Josef Albers (born 1888 in Bottrop, Germany, died 1976 in New Haven/ Conn., USA) was first a student and then a teacher at the Bauhaus. From 1923 until the school closed in 1933, he taught various subjects, including the preliminary course as well as glass and furniture workshops. Thanks to his experience as an art educator, he acquired a teaching position in 1933 at the newly founded, interdisciplinary Black Mountain College in North Carolina, USA, serving as the head of its art department until 1949. From 1950 to 1958, he was the head of the Department of Design of Yale University, after which he continued to lecture at American and European institutions on an invitational basis.

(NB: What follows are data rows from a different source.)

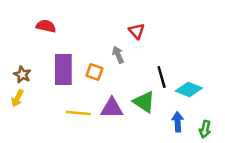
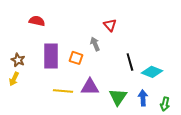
green triangle: (144, 102) -> (118, 97), moved, turned 30

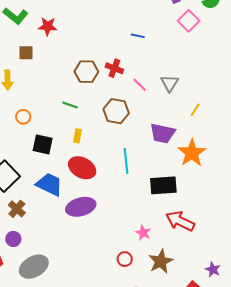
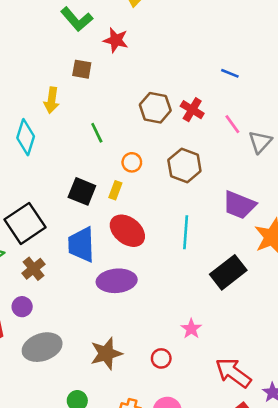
pink line: (140, 85) -> (232, 124), moved
green line: (70, 105) -> (97, 133), moved, turned 35
orange circle: (23, 117) -> (132, 162), moved
yellow rectangle: (78, 136) -> (115, 190), moved
blue trapezoid: (49, 184) -> (81, 245), turned -128
black rectangle: (163, 185) -> (228, 272), turned -44
red arrow: (180, 221) -> (233, 373), moved
brown star: (161, 261) -> (106, 354), moved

The main body of Josef Albers’ artistic and art theoretical works was created in the US. His name is inseparably tied to his series of works “Homage to the Square” (which he began in 1949) and the book associated with it called “Interaction of Color” (1963). According to the literature about him, Albers focused on exactly two themes: color in painting, and the line in graphic arts. Regarding both, his intention was to help the beholder from “faktiven An-Sehen zu aktivem An-Schauen” (factual to active seeing) and to address aspects of perceptual psychology. His distinction between “Factual Fact” and “Actual Fact,” or factual order and optical perception, takes on an almost paradoxical and exaggerated form in another series of works, also begun in 1949, called “Structural Constellations.” These paintings feature interlinking geometric shapes with two or more sides, creating spatial illusions that run counter to the laws of physical three-dimensionality. According to Max Imdahl (1968), Albers’ series revolves around “a way of structuring planes and space that constantly strives toward a solution that is ultimately impossible.” Albers began to explore this theme more and more in graphic constructions in the 1960s, primarily in the form of black engravings on Resopal, in which the white lines are created by the engraving’s exposure of the white ground.
As an artist, art theorist, and educator, Josef Albers had a long-lasting impact on the development of modernism in Europe and the US. His research on the interaction of color has not only influenced Color Field Painting and Op Art; it also continues to serve as a foundation for artistic and art theoretical practice today.